Tony Price and Tim Smith and Bobby Willis and the rest of the ‘79 Quakers and their coach, Bob Weinhauer, came out at halftime, receiving rings made for the occasion. A big occasion, celebrating an accomplishment that seems more and more improbable as the decades go on.
That was it, by the way, for Penn highlights.
The present-dayers came out wearing throwback ‘79 jerseys, gave their typical top-notch defensive effort, but shot so miserably that Princeton’s 2-for-19 shooting to start the game didn’t keep the Tigers from winning, 62-53.
Penn now has lost four straight. More important, two straight in the Ivies, both to their archrivals. A place in the four-team Ivy tournament now will require real work starting with four Ivy road games coming up, after Big 5 battles with Temple and St. Joseph’s.

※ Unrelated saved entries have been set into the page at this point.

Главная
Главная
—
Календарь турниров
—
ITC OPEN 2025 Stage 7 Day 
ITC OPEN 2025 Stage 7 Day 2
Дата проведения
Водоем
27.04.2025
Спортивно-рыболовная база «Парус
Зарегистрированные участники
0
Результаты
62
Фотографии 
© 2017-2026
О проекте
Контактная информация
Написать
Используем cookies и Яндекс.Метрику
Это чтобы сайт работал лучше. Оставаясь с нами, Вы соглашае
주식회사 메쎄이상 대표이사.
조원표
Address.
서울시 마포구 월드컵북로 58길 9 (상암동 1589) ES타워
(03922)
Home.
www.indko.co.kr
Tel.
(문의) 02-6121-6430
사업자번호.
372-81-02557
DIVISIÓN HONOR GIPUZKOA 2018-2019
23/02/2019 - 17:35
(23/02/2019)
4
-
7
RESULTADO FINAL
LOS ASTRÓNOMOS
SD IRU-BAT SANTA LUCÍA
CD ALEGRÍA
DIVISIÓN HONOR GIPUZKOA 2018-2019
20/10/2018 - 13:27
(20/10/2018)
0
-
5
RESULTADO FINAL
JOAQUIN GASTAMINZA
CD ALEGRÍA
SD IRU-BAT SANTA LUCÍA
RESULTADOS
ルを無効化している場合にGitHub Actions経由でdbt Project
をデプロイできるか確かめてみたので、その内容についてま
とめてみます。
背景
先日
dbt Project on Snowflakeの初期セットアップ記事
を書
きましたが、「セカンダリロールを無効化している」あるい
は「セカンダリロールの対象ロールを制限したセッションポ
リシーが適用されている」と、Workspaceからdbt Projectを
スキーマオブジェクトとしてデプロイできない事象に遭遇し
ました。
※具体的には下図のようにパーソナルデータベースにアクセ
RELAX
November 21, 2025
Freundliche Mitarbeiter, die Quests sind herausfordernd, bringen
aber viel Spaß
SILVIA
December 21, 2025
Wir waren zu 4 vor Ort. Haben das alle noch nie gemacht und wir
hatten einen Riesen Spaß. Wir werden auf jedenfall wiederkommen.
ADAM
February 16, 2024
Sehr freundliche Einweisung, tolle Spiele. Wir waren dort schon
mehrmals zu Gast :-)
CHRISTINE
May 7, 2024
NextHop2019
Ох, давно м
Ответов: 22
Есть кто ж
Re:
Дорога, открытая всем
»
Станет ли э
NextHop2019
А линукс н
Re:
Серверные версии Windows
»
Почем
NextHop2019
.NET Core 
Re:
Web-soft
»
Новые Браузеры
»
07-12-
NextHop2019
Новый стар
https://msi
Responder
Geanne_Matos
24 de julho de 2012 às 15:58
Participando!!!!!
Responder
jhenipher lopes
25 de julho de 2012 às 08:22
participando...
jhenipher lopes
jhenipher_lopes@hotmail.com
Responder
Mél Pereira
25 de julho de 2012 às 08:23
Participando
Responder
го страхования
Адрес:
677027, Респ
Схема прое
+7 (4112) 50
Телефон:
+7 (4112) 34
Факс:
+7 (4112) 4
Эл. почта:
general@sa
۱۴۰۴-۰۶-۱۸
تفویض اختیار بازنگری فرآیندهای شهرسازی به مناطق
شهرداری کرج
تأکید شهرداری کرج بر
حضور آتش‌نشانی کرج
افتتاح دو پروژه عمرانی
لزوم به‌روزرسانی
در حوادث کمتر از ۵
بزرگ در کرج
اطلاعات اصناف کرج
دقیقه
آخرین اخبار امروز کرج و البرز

“When they had to execute, they executed, and we did not,’’’ said Penn coach Steve Donahue after an early 20-10 lead was gone by halftime, after his team fell to 10-6 overall, the hot start to this season, including a victory over Villanova, now a memory of a different time. “From our standpoint, I thought we really guarded them. How many wide open looks did either team really have?”
Penn seemingly had more in-and-outs than ins, the Quakers shooting 32.8 percent overall, and just 29 percent in the second half. AJ Brodeur led Penn with 16 points, but it was on 6-of-17 shooting.

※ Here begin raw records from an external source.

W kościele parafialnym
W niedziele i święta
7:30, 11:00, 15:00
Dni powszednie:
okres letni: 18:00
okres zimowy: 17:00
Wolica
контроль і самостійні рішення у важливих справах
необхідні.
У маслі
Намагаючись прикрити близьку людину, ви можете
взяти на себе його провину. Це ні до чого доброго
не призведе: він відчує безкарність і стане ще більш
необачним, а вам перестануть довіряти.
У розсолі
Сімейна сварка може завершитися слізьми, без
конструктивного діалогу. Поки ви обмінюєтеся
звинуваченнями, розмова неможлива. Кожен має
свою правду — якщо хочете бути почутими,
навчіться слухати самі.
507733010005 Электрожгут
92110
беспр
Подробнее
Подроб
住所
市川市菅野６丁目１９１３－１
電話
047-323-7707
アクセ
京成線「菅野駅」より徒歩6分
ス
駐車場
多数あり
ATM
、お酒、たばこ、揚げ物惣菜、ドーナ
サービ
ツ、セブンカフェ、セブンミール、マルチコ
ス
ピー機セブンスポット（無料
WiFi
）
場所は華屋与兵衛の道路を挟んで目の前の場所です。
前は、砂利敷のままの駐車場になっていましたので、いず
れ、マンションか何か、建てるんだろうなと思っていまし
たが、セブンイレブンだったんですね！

“I think we settled,’’ Donahue said. “Late in the clock, we put AJ in some tough spots to make some hard shots. I think that’s settling.”

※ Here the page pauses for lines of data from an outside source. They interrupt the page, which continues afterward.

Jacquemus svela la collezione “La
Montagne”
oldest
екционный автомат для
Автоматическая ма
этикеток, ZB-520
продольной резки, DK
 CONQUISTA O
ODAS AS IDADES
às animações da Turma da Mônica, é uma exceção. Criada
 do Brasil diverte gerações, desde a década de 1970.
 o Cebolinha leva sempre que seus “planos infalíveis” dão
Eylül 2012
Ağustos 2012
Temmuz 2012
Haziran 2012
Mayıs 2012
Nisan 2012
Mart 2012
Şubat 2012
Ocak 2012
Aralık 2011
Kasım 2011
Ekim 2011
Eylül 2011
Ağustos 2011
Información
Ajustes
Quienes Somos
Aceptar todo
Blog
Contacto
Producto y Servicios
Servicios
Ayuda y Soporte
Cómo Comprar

At the other end, Princeton big man Richmond Arirguzoh dominated, needing only 10 shots to get his 17 points, his second straight big effort against the Quakers. This time, Princeton guard Devin Cannady led all scorers with 20, getting half on perfect free-throw shooting.
Asked about winning either Penn game without Arirguzoh, Cannady said, “There’s no way. He was amazing.”
At the other end, Penn was 7-for-13 from the line, giving away points.
“It’s really demoralizing to not go to the line and get those two points,’’ Donahue said later, explaining that it is worked on and talked about.
“Believe me, we do a lot of stuff," Donahue said. “We know what the elephant is in the room.”
Both schools had agreed that playing two games against each other to start the season was better than wedging one of the games into a midseason spot that would have required five games in eight days for both schools. They also didn’t want to play during the week before the Ivy season. This was the solution they landed on.
That said, these two programs know each other so well, there’s no comfort in the idea of playing these games.
“It’s a weird week, it’s a hard week,’’ Donahue said.
“It’s a long two weeks,’’ said Princeton coach Mitch Henderson.
It’ll be a longer rest of the month for Penn before the Quakers get back to Ivy League play on Feb. 1 at Cornell.